José Mujica murió este lunes a los 89 años en su chacra de Rincón del Cerro, el mismo lugar desde donde alguna vez gobernó Uruguay con botas embarradas y discursos de esperanza. “Hasta acá llegué”, había dicho meses antes, agotado por un cáncer que lo debilitó pero no le quitó ni la ironía ni la ternura. La noticia la dio su heredero político, Yamandú Orsi, con quien compartió la última campaña electoral. Aun así, la muerte de Mujica deja un vacío más profundo: el de un referente ineludible de la inclusión y la justicia social en América Latina.
Desde la presidencia (2010–2015), Mujica defendió los derechos de quienes históricamente habían sido expulsados del centro político. Impulsó leyes que ampliaron la ciudadanía real de mujeres y disidencias sexuales, como la legalización del aborto, la adopción homoparental y, sobre todo, el matrimonio igualitario. En 2013, Uruguay se convirtió en el segundo país latinoamericano en aprobarlo, y Mujica lo celebró con un argumento sencillo pero contundente: “No legalizarlo sería torturar inútilmente a las personas”. Con esa claridad, desarmaba prejuicios y corría los límites de lo posible.
Aunque muchas de esas conquistas nacieron del empuje de los movimientos sociales, Mujica supo usar el poder para acompañarlas. “Ver la homosexualidad es ver la realidad”, dijo en una visita a Costa Rica. Lo mismo pensaba sobre el consumo de marihuana: regularlo era un modo de enfrentar al narcotráfico con políticas públicas, no con cárceles. Así, hizo de la inclusión una herramienta de Estado y no solo un discurso progresista.

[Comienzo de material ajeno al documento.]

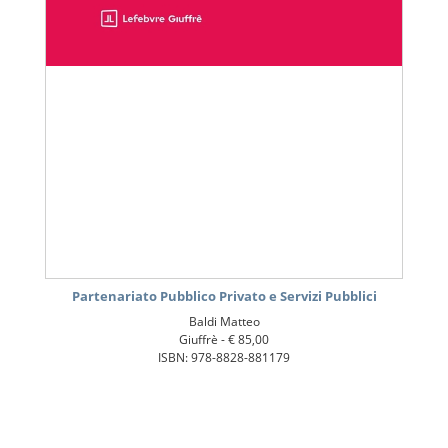
Partenariato Pubblico Privato e Servizi Pubblici
Baldi Matteo
Giuffrè -
€ 85,00
ISBN: 978-8828-881179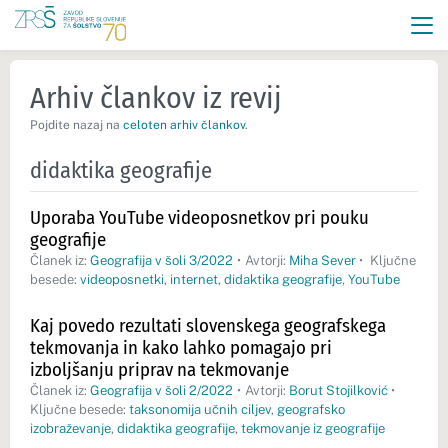
Arhiv člankov iz revij
Pojdite nazaj na
celoten arhiv člankov
.
didaktika geografije
Uporaba YouTube videoposnetkov pri pouku
geografije
Članek iz:
Geografija v šoli 3/2022
•
Avtorji:
Miha Sever
•
Ključne
besede:
videoposnetki
,
internet
,
didaktika geografije
,
YouTube
Kaj povedo rezultati slovenskega geografskega
tekmovanja in kako lahko pomagajo pri
izboljšanju priprav na tekmovanje
Članek iz:
Geografija v šoli 2/2022
•
Avtorji:
Borut Stojilković
•
Ključne besede:
taksonomija učnih ciljev
,
geografsko
izobraževanje
,
didaktika geografije
,
tekmovanje iz geografije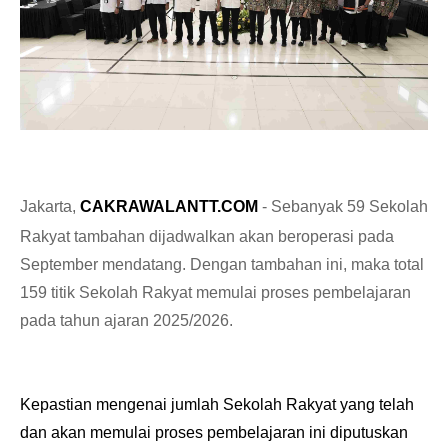
Jakarta,
CAKRAWALANTT.COM
-
Sebanyak 59 Sekolah
Rakyat tambahan dijadwalkan akan beroperasi pada
September mendatang. Dengan tambahan ini, maka total
159 titik Sekolah Rakyat memulai proses pembelajaran
pada tahun ajaran 2025/2026.
Kepastian mengenai jumlah Sekolah Rakyat yang telah
dan akan memulai proses pembelajaran ini diputuskan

Aliado sin estridencias, Mujica entendía que el cambio era colectivo y que el protagonismo debía ser compartido. “Los hombres no hacemos historia, hacemos historieta”, dijo antes de morir, burlándose de sí mismo. Su legado, sin embargo, está lejos de ser una anécdota. Está en cada derecho conquistado, en cada joven que se siente menos solo, en cada vida que hoy vale un poco más.